Russian Stocks Surge Amid Hopes for Ukraine Peace Agreement

The Russian stock market saw an upswing at the beginning of Friday’s trading session, fueled by reports of a new initiative from the Trump administration aimed at resolving the conflict in Ukraine. This development has sparked optimism that representatives from Kyiv and Moscow may soon formalize a peace agreement after nearly four years of hostilities.

At the opening bell, the Moscow Exchange Index (MOEX) surged by 2.4%, reaching 2,691 points, with most key stocks experiencing gains between 3% and 5%.

Leading the surge were Tatneft and Aeroflot, with shares in both companies climbing approximately 4%. Meanwhile, Gazprom, Sberbank, and Lukoil also saw increases of about 3%.

The market rally began on Thursday evening following Ukrainian President Volodymyr Zelensky’s indication that he was open to “honest” discussions with the United States and Europe regarding a reported peace proposal from the U.S. and Russia, which sources say has the endorsement of President Donald Trump.

This 28-point proposal reportedly calls for significant territorial and military sacrifices from Ukraine and proposes sanctions relief for Russia. Zelensky emphasized that any agreement must ensure a “dignified peace” that honors Ukraine’s sovereignty.

According to Bloomberg, Washington has suggested to Zelensky that he should accept the proposal.

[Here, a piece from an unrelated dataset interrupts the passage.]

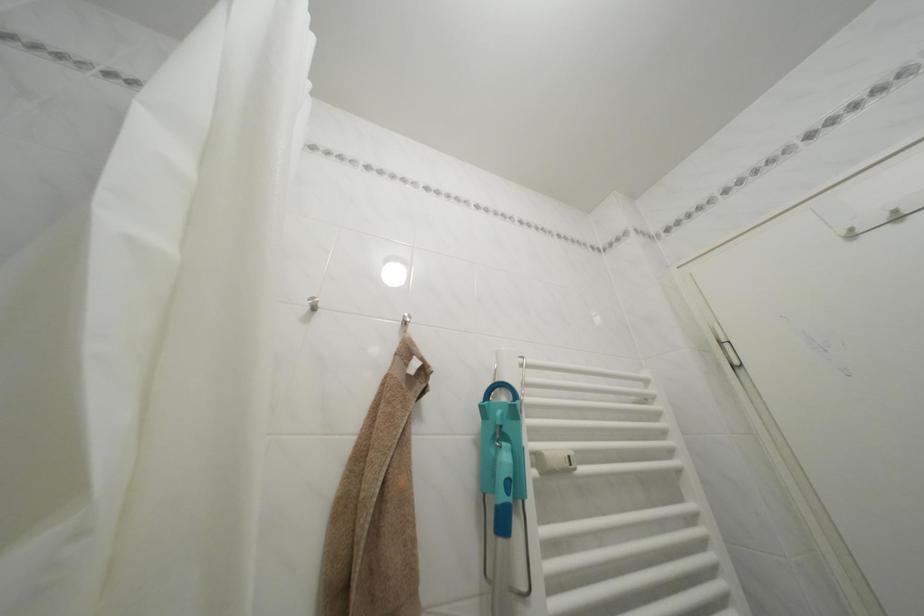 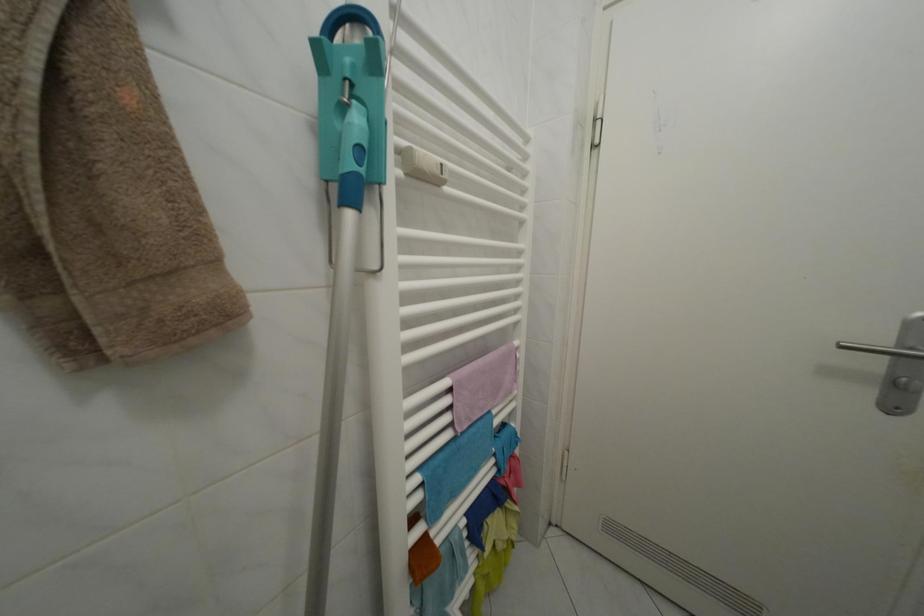 How did the camera likely rotate?

The rotation direction of the camera is right-down. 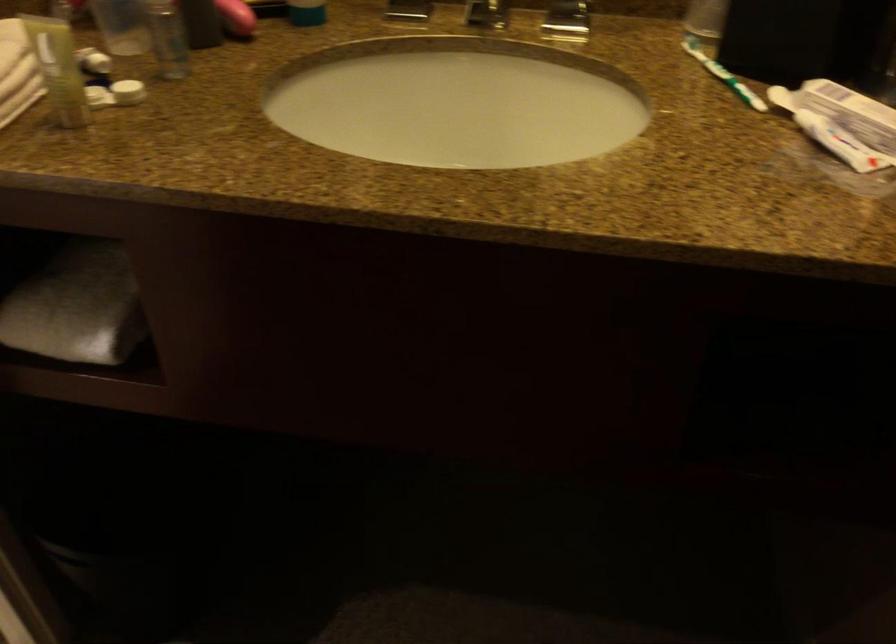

The Financial Times reported that U.S. officials anticipate he will sign it “before Thanksgiving” next Thursday, as the White House pushes for an “aggressive” timeline to conclude the war by New Year’s.

Investment banker Yevgeny Kogan pointed out that the Russian market’s robust reaction to this news reflects growing investor confidence, with the MOEX increasing by 8% over the last three days.

Kogan mentioned that if peace negotiations proceed positively, the index could potentially soar to 3,400 points; however, he cautioned that any discussions are likely to be accompanied by volatility.

“This represents a high-risk, high-reward environment, and while the upward trend could persist, market responses will remain sensitive to updates from the negotiations,” he remarked in a Telegram message on Friday morning.

Certain elements of the proposed U.S.-Russian peace agreement are likely to face pushback from Kyiv, particularly those that would require Ukraine to relinquish territory to Russia and significantly downsize its military forces.

Additionally, it remains uncertain whether President Vladimir Putin would agree to release $100 billion in frozen Russian assets aimed at aiding in Ukraine’s reconstruction, as outlined in the proposal.

On the other hand, oil prices fell by 1.5% to $62.42 per barrel, marking a third consecutive day of declines. This drop is associated with concerns regarding oversupply in the global market and possible disruptions that could arise from an end to the conflict in Ukraine.

While the Russian stock market experienced a rally, global stock indices were declining due to increasing worries about an AI bubble. In Asia, Japan’s Nikkei 225 fell by 2.4% at the market’s close on Friday, while Hong Kong’s Hang Seng index dropped by approximately 2%.